I proposed a memorial for those people whose enslavement and trafficking financed the building of Faneuil Hall in Boston. This history has been detailed by many scholars and, frankly, is an open secret in Boston. It has long been known that humans were traded in storefronts on Merchants Row and that they were sold on Long Wharf and other areas of the city from the beginning of the colonial period. This history-this known history-is not marked anywhere in the city. Actually, that is not exactly true-there is a plaque on the building that contains the phrase, still used by a free people. That is a hint that there were people who, for whatever reason, were unfree.
So I proposed a memorial. People have been very interested in the idea and as a result, there have been a lot of stories in the press about it and about me. That's good. One of the reasons I proposed this object was to begin this engaged conversation about how we remember our history through the built form and, more importantly, what gets remembered and what are willing to do to enshrine memory. I wasn't interested in the "debate" about changing the name of the building (I'm still not interested in that.) What I wanted to do was see if it was possible to tell the whole truth about Faneuil Hall, about the colonial relationship to black peoples, and the human and economic sacrifice that is at the heart of the building.
I had a great conversation with Renée Graham of the Boston Globe and she wrote an editorial about the work. After it was up for a while I noticed that there were comments. Reading them was eye opening.
Almost all the comments were anonymous. Where there were names, they were simply labels-the links went to pages that indicated there was no additional information about the commenter.
Now, Renée's byline is on the article, as is my name. My place of work is referenced. It is very clear who we are, where we are, and what we think. All of that is laid out in the article. So people have direct access to us through email, Twitter, and other platforms.
I talked to Renée about this since may of the comments were deeply personal attacks against her as a person. She told me she never reads the comments and cautioned me not to do so. Then she told me that she gets a lot of these kinds of things in her email. I was stunned.
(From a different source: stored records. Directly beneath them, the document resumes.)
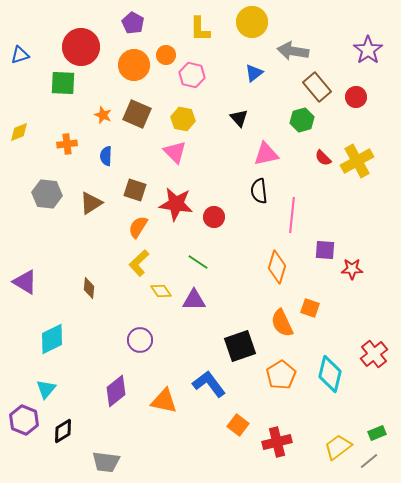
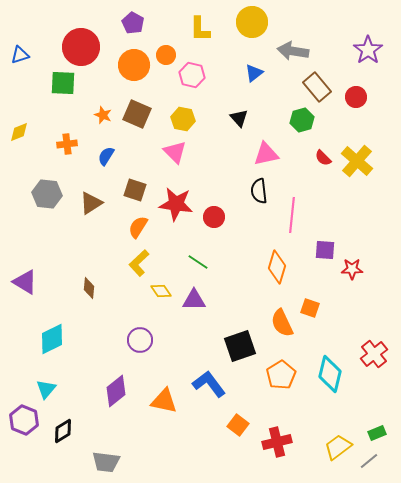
blue semicircle at (106, 156): rotated 30 degrees clockwise
yellow cross at (357, 161): rotated 20 degrees counterclockwise
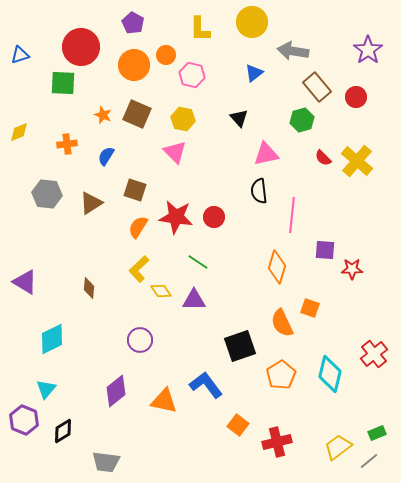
red star at (176, 204): moved 13 px down
yellow L-shape at (139, 263): moved 6 px down
blue L-shape at (209, 384): moved 3 px left, 1 px down
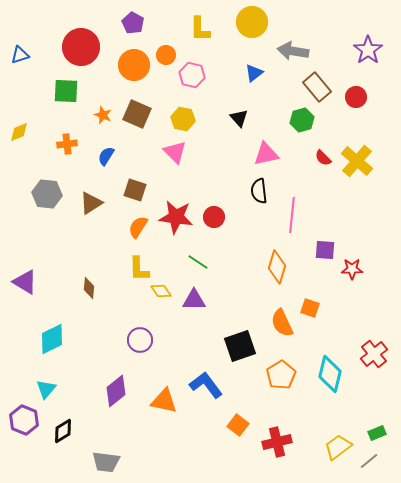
green square at (63, 83): moved 3 px right, 8 px down
yellow L-shape at (139, 269): rotated 48 degrees counterclockwise
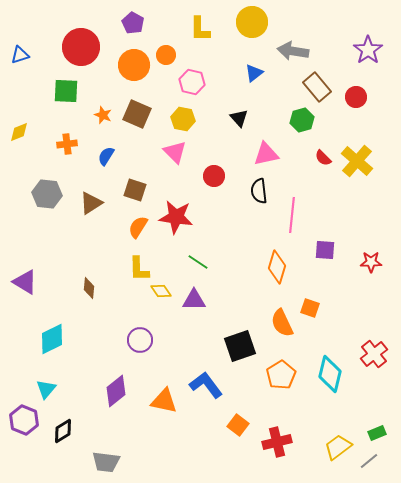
pink hexagon at (192, 75): moved 7 px down
red circle at (214, 217): moved 41 px up
red star at (352, 269): moved 19 px right, 7 px up
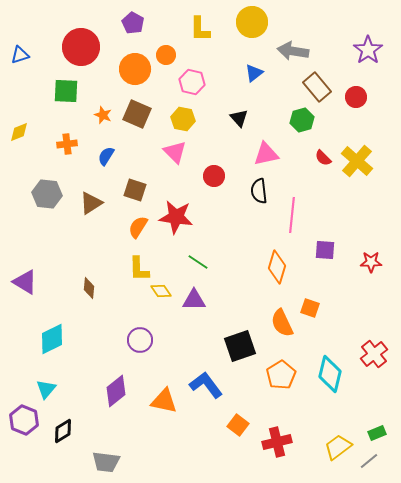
orange circle at (134, 65): moved 1 px right, 4 px down
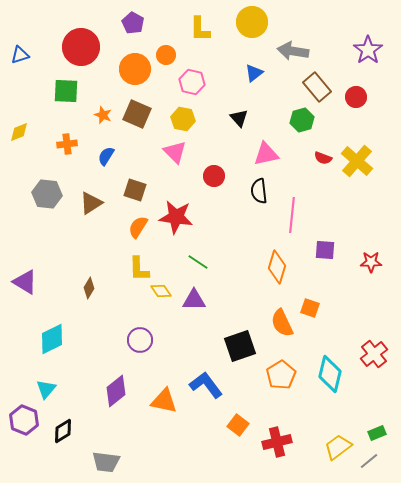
red semicircle at (323, 158): rotated 24 degrees counterclockwise
brown diamond at (89, 288): rotated 25 degrees clockwise
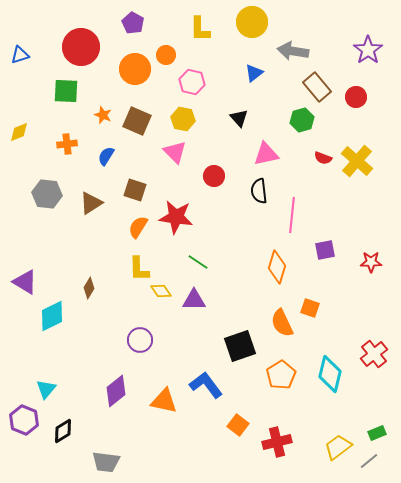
brown square at (137, 114): moved 7 px down
purple square at (325, 250): rotated 15 degrees counterclockwise
cyan diamond at (52, 339): moved 23 px up
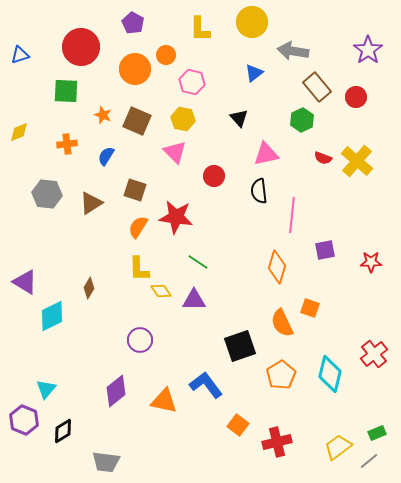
green hexagon at (302, 120): rotated 10 degrees counterclockwise
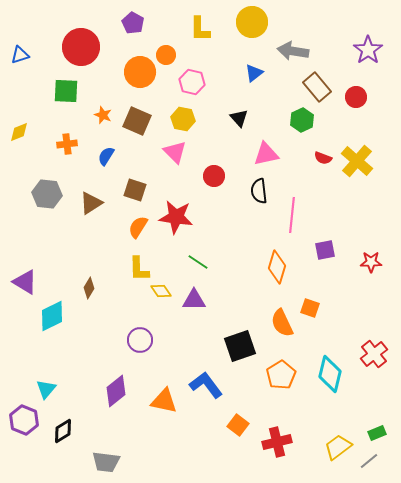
orange circle at (135, 69): moved 5 px right, 3 px down
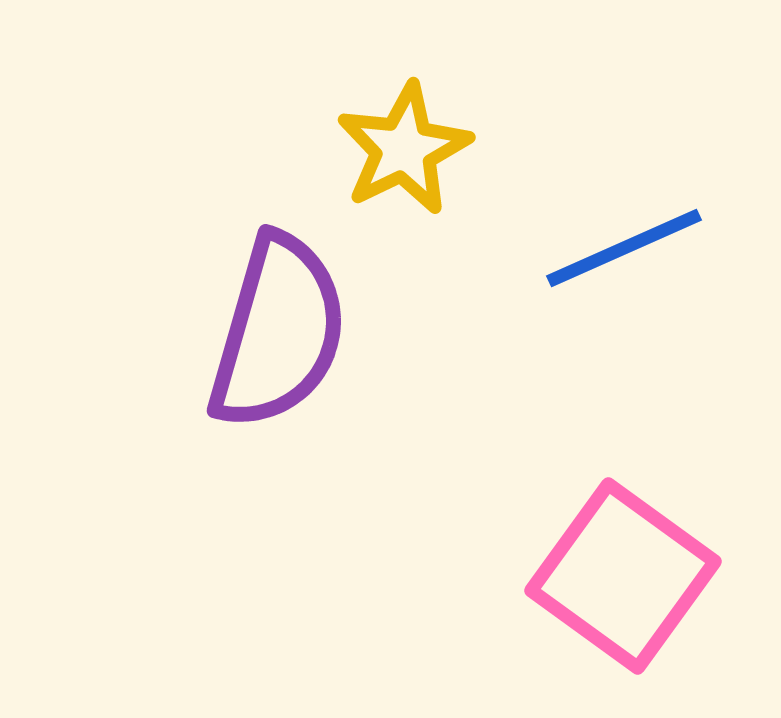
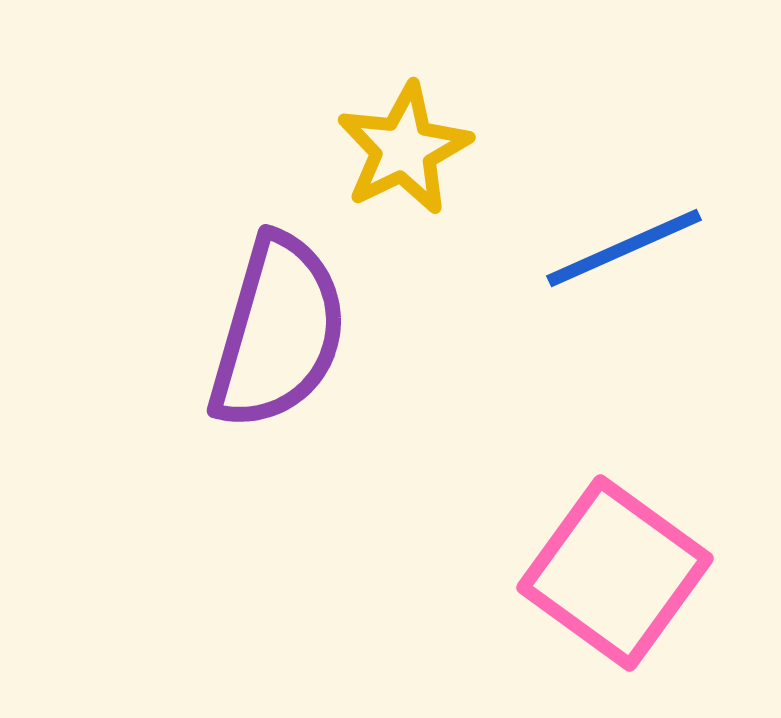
pink square: moved 8 px left, 3 px up
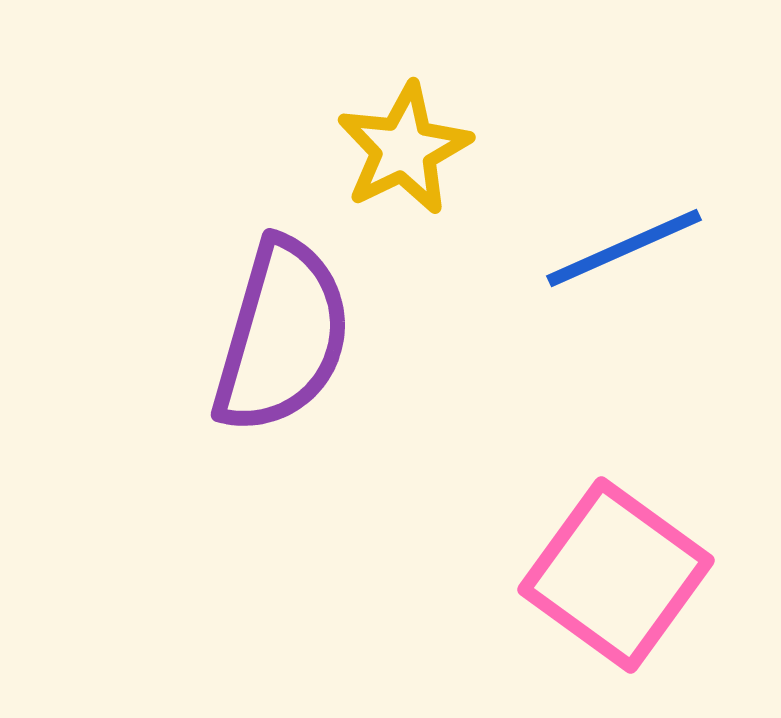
purple semicircle: moved 4 px right, 4 px down
pink square: moved 1 px right, 2 px down
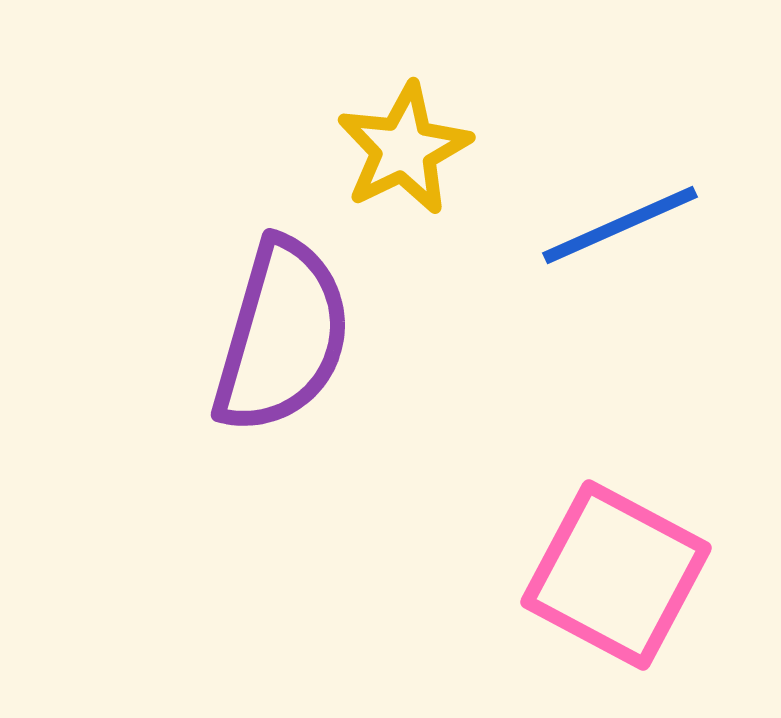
blue line: moved 4 px left, 23 px up
pink square: rotated 8 degrees counterclockwise
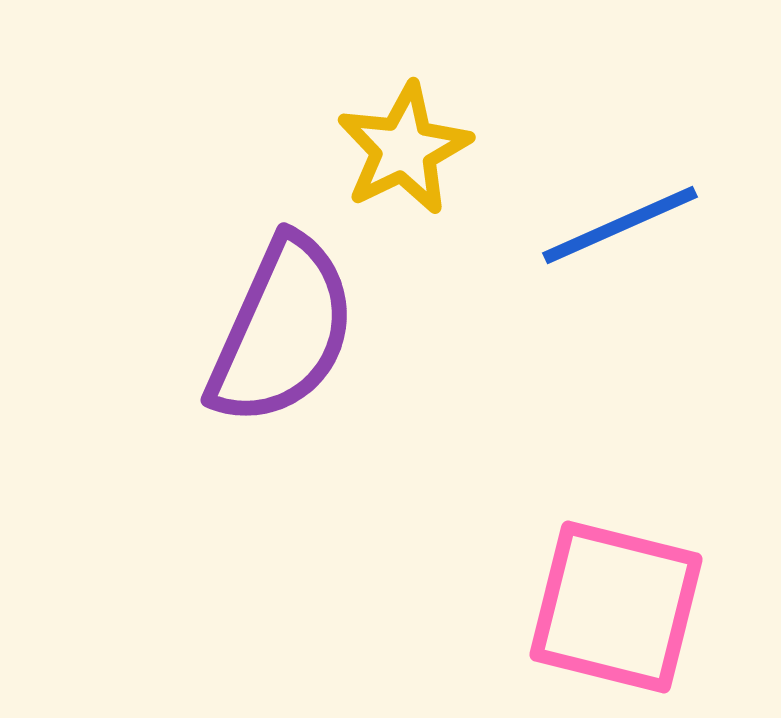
purple semicircle: moved 5 px up; rotated 8 degrees clockwise
pink square: moved 32 px down; rotated 14 degrees counterclockwise
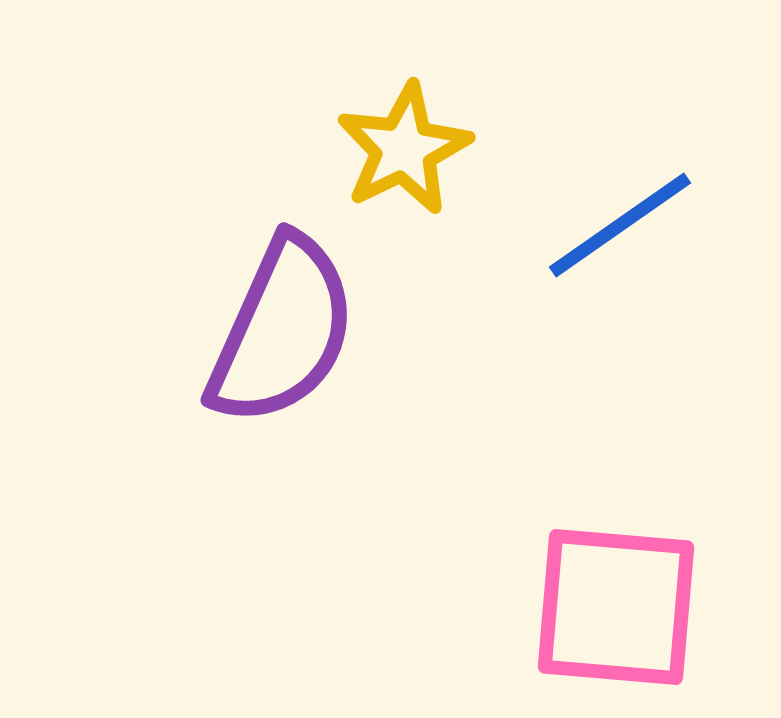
blue line: rotated 11 degrees counterclockwise
pink square: rotated 9 degrees counterclockwise
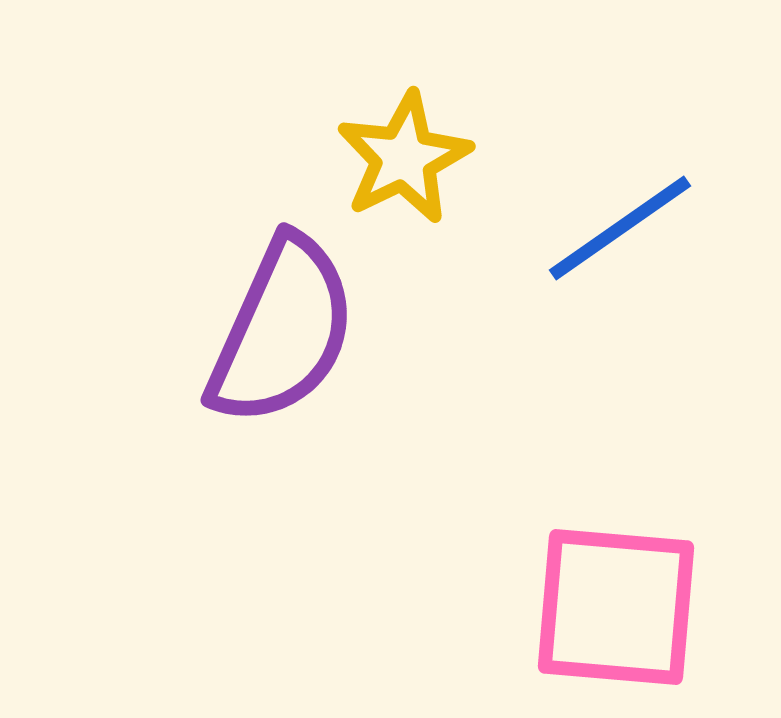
yellow star: moved 9 px down
blue line: moved 3 px down
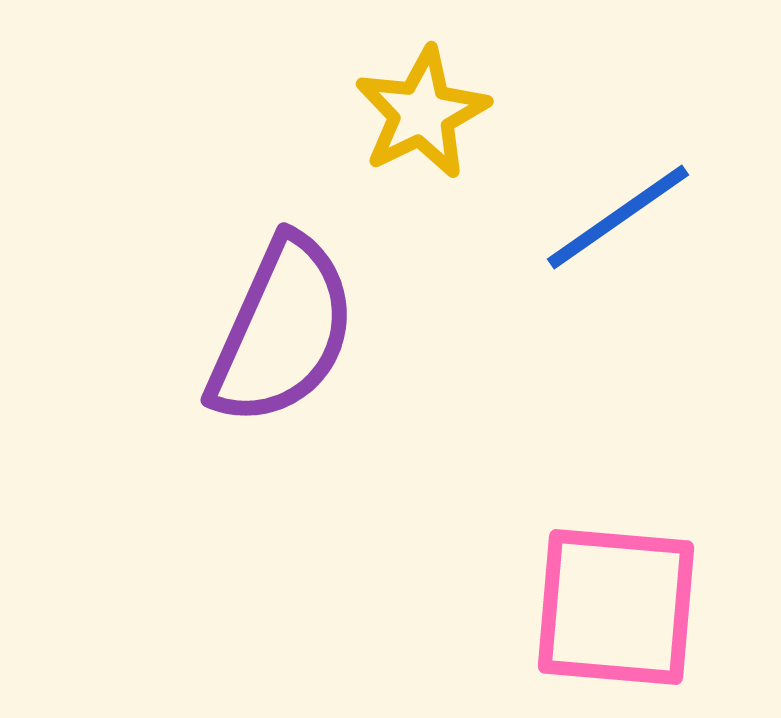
yellow star: moved 18 px right, 45 px up
blue line: moved 2 px left, 11 px up
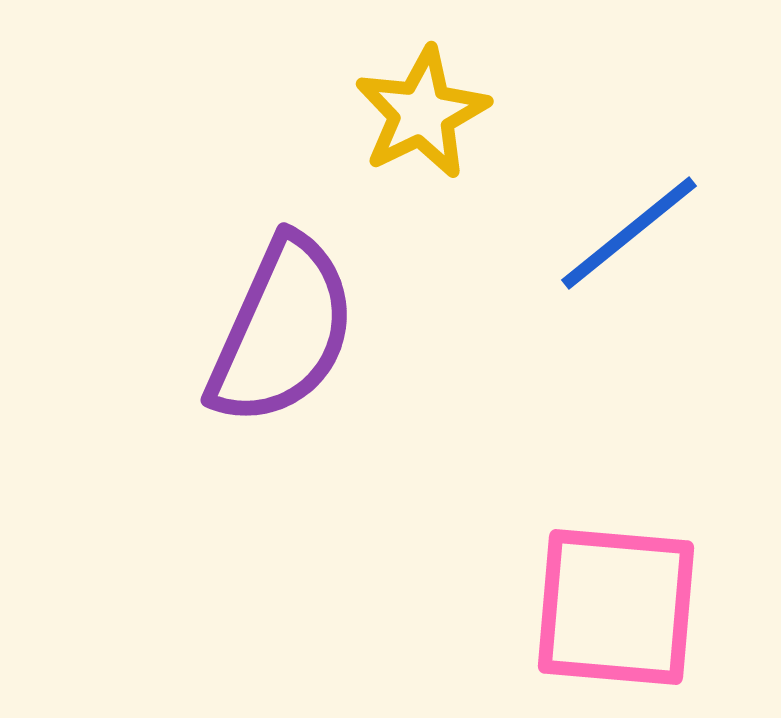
blue line: moved 11 px right, 16 px down; rotated 4 degrees counterclockwise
Just imagine opening your email at work and getting anonymous messages from people calling you names or repeating vile, racist canards about black laziness and negligent black fathers.
I don't understand why these people are allowed to be anonymous. I'm out there. Renée is out there. You know our names, faces, where we work, and what we think. Why don't these people have to stones to put their names and faces on their comments? Why don't they just say where they work? Everyone knows I'm a Professor at MassArt, it's in every article. People do web searches and send me email based on this information. Why can't I do the same when they make a comment on an article about me? I thought this was supposed to be an equal platform for communication?
I think people say these things because they mean them. If they say them out loud and people hear them, what would probably happen is that they would be forced to answer for these kinds of vile statements. That is different than an online debate. Face to face, I would see your face. I would remember it. I would be able to identify you as a person who has a bigoted nature. Online there is none of that. You can hide behind an avatar or an ironic name. It gives a bigot freedom. It allows snakiness as a currency in a discussion about memorializing people who were traded, trafficked, enslaved, and worked. To death.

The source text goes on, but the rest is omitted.